Das ist es, was unsere Hirne tun und die der Randleute nicht.
Wir vermuten, dass auch Neandertaler davon nicht viel getan haben, denn es gibt eine alternative Möglichkeit, und sie passt zu ihrer kulturellen Trägheit: in einer Welt zu leben, die man so eingerichtet hat, dass nichts Unerwartetes geschehen kann. Alle Ereignisse folgen dem, was man von früheren Ereignissen her erwartet, sodass Gewohnheit Sicherheit erzeugt. Solch eine Welt ist sehr stabil, und das heißt, dass sie sich kaum irgendwohin bewegt . Warum versuchen, den Garten Eden zu verlassen? Die Gorillas tun das nicht.
Das Leben in der Stammesgesellschaft könnte für den Homo sapiens ähnlich sein, außer dass immer wieder die Wirklichkeit hereinbricht, zum Beispiel jene Barbaren oben auf dem Berg. Doch die Neandertaler hatten vielleicht nicht unter Barbaren zu leiden. Jedenfalls scheint nichts große Veränderungen in ihrem Leben ausgelöst zu haben, nicht einmal im Lauf von zehntausenden von Jahren. Kunst aber löst Veränderungen aus. Sie lässt uns die Welt auf neue Art betrachten. Den Elfen gefällt das, es bietet neue Möglichkeiten, Menschen zu ängstigen. Doch Rincewind hat weiter geschaut, als es die Elfen vermögen, und hat herausgefunden, wohin die Kunst uns führt. Wohin? Wir werden es bald sehen.
FÜNFUNDZWANZIG
Vorbild des Gemüses
Die Wellen des dunklen Meers rollten an die ferne Küste. Hübsches Land, dachte Rincewind.
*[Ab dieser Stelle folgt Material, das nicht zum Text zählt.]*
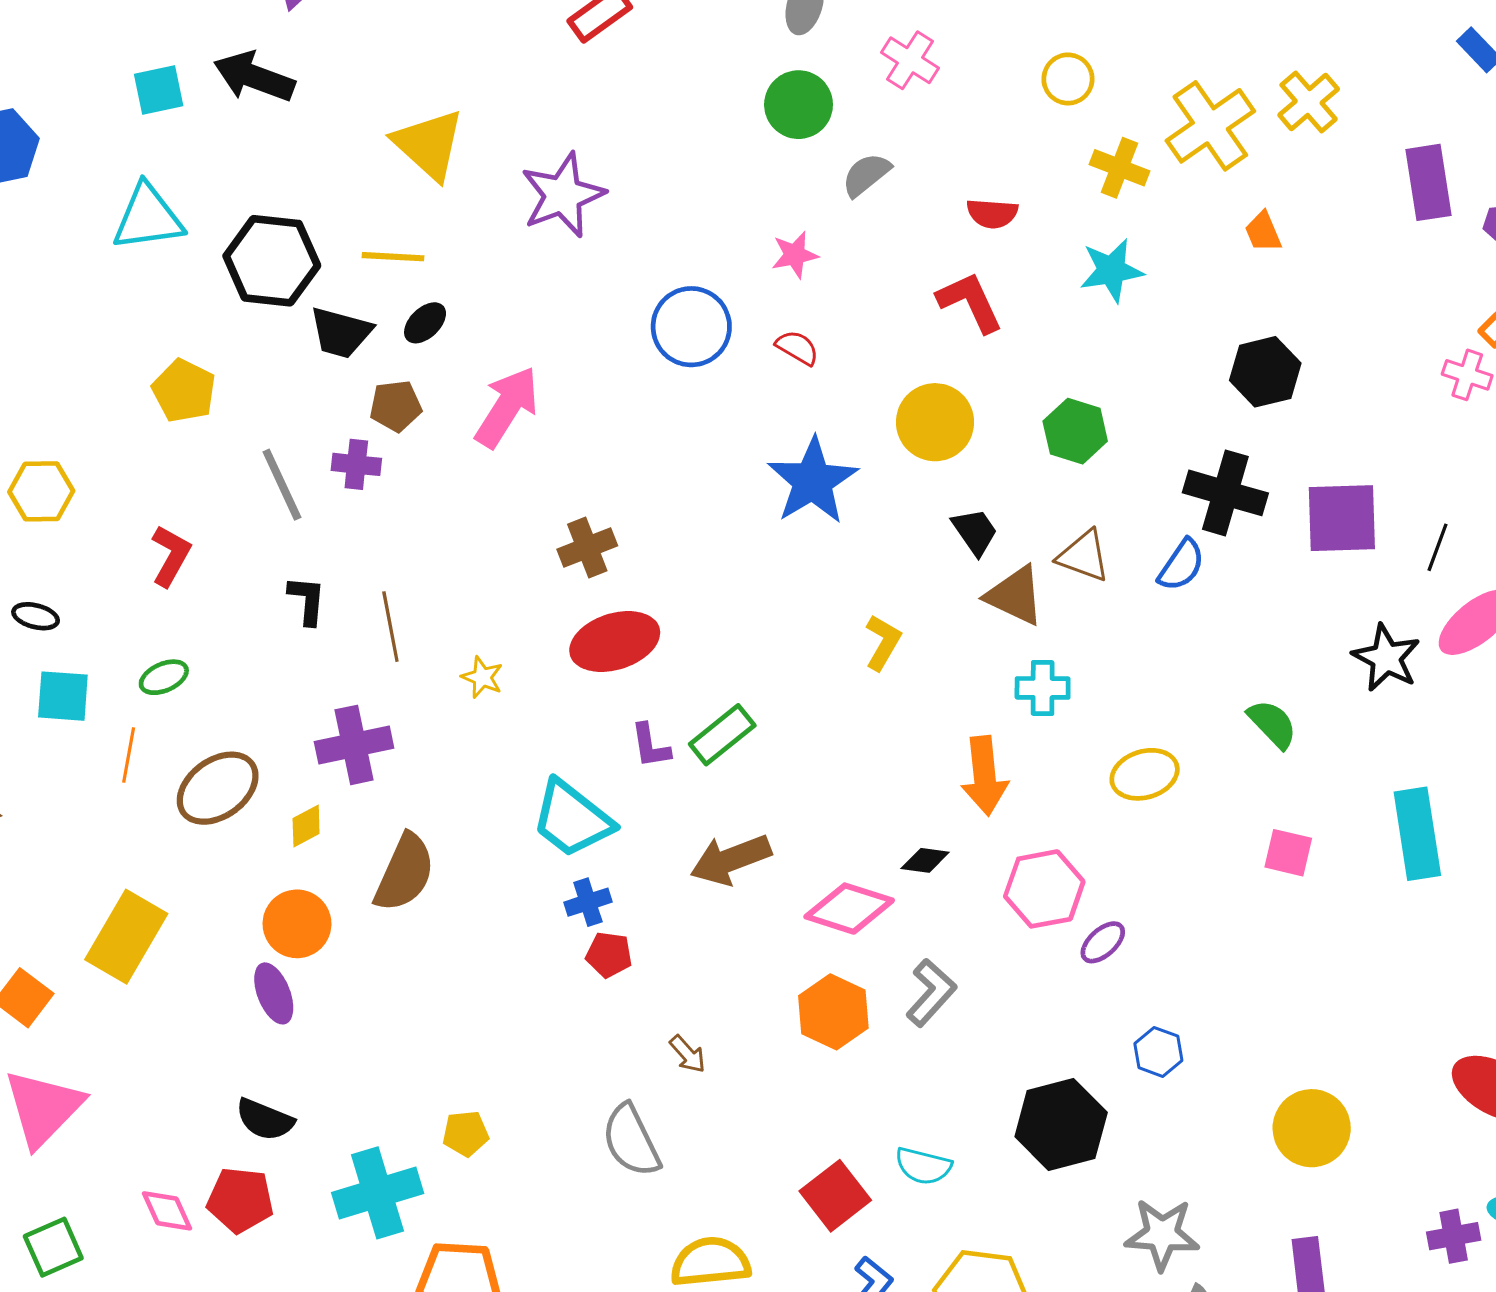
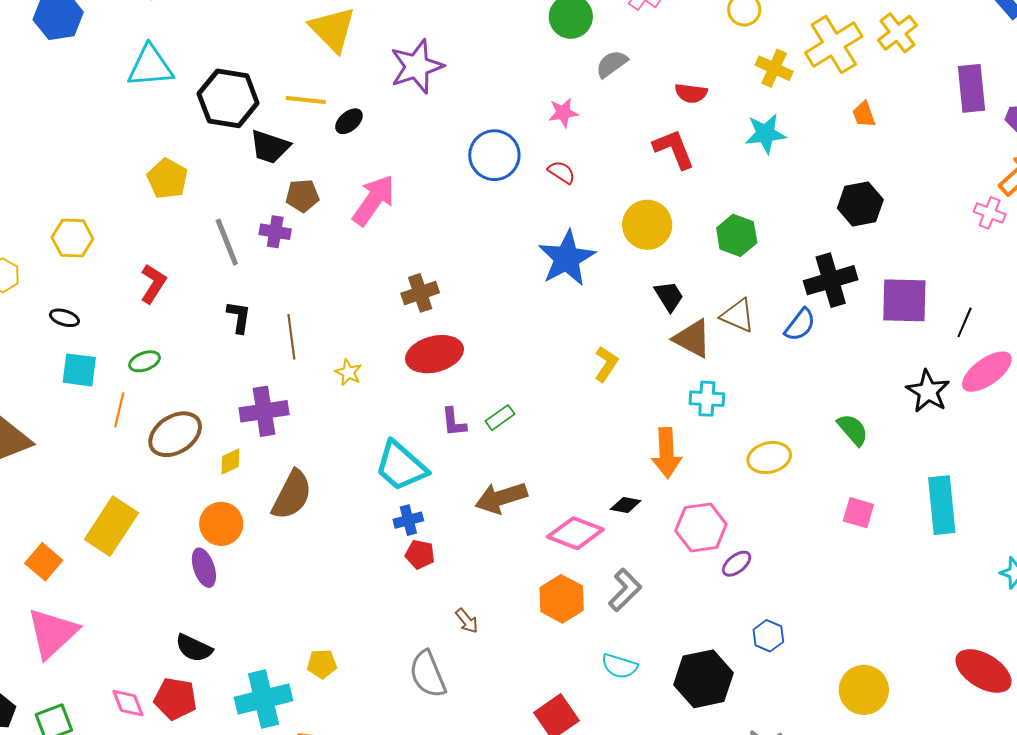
black ellipse: (425, 323) -> (349, 121), moved
black cross: (1225, 493) -> (831, 280), turned -36
green rectangle: (722, 735) -> (500, 418), size x0.7
cyan semicircle: (923, 1166) -> (619, 666), moved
Ein bisschen wie Ephebe. Weintrauben, Oliven, Honig, Fisch und Sonnenschein.
Er wandte sich wieder den Proto-Schauspielern zu. Es fiel ihnen schwer, das Konzept zu verstehen.
»Wie die Priester in den Tempeln?«, fragte ein Mann. »Meinst du das?«
»Ja, aber ihr könnt die Idee noch … ausweiten«, sagte Rincewind. »Indem ihr vorgebt, die Götter – oder sonst wer – zu sein .«
»Bringt uns das nicht in Schwierigkeiten?«
»Nein, vorausgesetzt ihr zeigt genug Respekt«, erwiderte Rincewind. »Und die Leute würden die Götter sehen , in gewisser Weise. Sehen ist glauben, nicht wahr? Außerdem: Kinder tun die ganze Zeit über so, als wären sie jemand anders.«
»Aber es ist kindliches Spielen«, sagte der Mann.